### [REQUIRED WORK]
Tally the lines of the data that include the word "cuentos". Only the number is to be returned.

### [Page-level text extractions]
━━━━
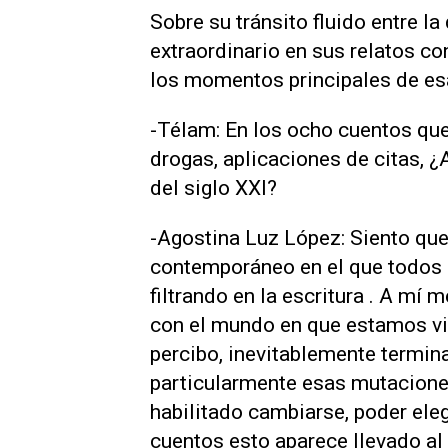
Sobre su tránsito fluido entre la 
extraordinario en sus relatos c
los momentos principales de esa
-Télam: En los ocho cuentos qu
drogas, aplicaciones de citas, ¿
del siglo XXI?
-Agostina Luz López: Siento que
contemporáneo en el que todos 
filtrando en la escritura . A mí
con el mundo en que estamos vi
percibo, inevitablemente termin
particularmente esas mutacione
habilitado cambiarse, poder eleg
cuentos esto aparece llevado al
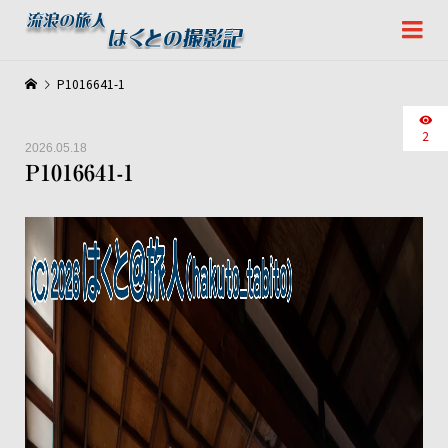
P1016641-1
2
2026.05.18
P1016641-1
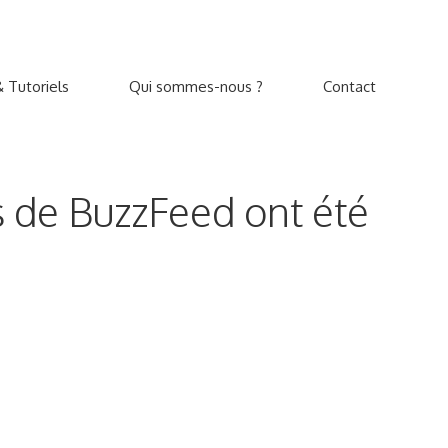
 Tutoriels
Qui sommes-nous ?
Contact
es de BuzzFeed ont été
━━━━
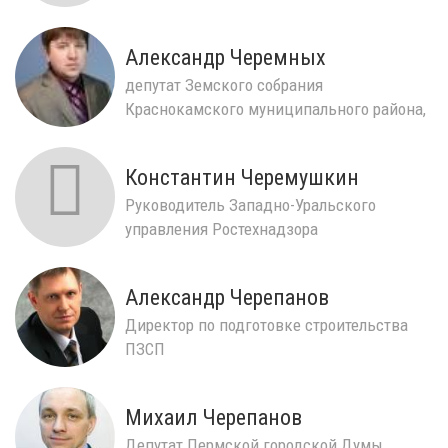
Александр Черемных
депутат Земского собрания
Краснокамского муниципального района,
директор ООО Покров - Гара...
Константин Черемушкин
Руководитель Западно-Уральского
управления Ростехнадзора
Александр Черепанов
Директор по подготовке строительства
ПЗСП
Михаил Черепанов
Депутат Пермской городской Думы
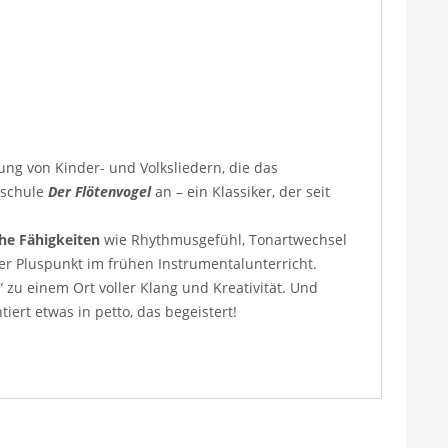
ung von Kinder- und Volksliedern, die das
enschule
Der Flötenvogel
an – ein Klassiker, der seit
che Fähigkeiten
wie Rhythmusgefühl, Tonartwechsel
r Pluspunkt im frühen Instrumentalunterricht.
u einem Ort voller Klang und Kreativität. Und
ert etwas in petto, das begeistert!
━━━━
### [RESPONSE AREA]
2